Respond with exact copies of the lines running from the line that contains "many of the" to the end of the material.

--- Exercise material ---

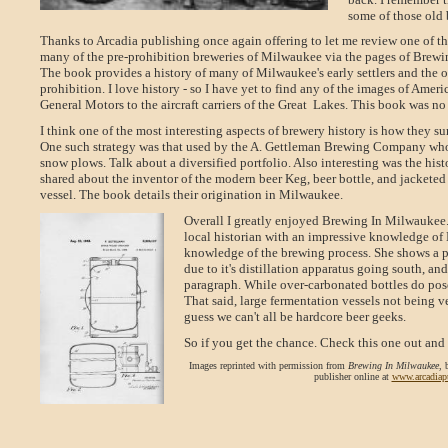
some of those old 
Thanks to Arcadia publishing once again offering to let me review one of the
many of the pre-prohibition breweries of Milwaukee via the pages of Brewin
The book provides a history of many of Milwaukee's early settlers and the o
prohibition. I love history - so I have yet to find any of the images of Americ
General Motors to the aircraft carriers of the Great
Lakes. This book was no
I think one of the most interesting aspects of brewery history is how they s
One such strategy was that used by the A. Gettleman Brewing Company wh
snow plows. Talk about a diversified portfolio. Also interesting was the his
shared about the inventor of the modern beer Keg, beer bottle, and jacketed
vessel. The book details their origination in Milwaukee.
Overall I greatly enjoyed Brewing In Milwaukee.
local historian with an impressive knowledge of 
knowledge of the brewing process. She shows a ph
due to it's distillation apparatus going south, 
paragraph. While over-carbonated bottles do pose
That said, large fermentation vessels not being 
guess we can't all be hardcore beer geeks.
So if you get the chance. Check this one out and
Images reprinted with permission from
Brewing In Milwaukee
, 
publisher online at
www.arcadiap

---

— Answer section —
many of the pre-prohibition breweries of Milwaukee via the pages of Brewin
The book provides a history of many of Milwaukee's early settlers and the o
prohibition. I love history - so I have yet to find any of the images of Americ
General Motors to the aircraft carriers of the Great
Lakes. This book was no
I think one of the most interesting aspects of brewery history is how they s
One such strategy was that used by the A. Gettleman Brewing Company wh
snow plows. Talk about a diversified portfolio. Also interesting was the his
shared about the inventor of the modern beer Keg, beer bottle, and jacketed
vessel. The book details their origination in Milwaukee.
Overall I greatly enjoyed Brewing In Milwaukee.
local historian with an impressive knowledge of 
knowledge of the brewing process. She shows a ph
due to it's distillation apparatus going south, 
paragraph. While over-carbonated bottles do pose
That said, large fermentation vessels not being 
guess we can't all be hardcore beer geeks.
So if you get the chance. Check this one out and
Images reprinted with permission from
Brewing In Milwaukee
, 
publisher online at
www.arcadiap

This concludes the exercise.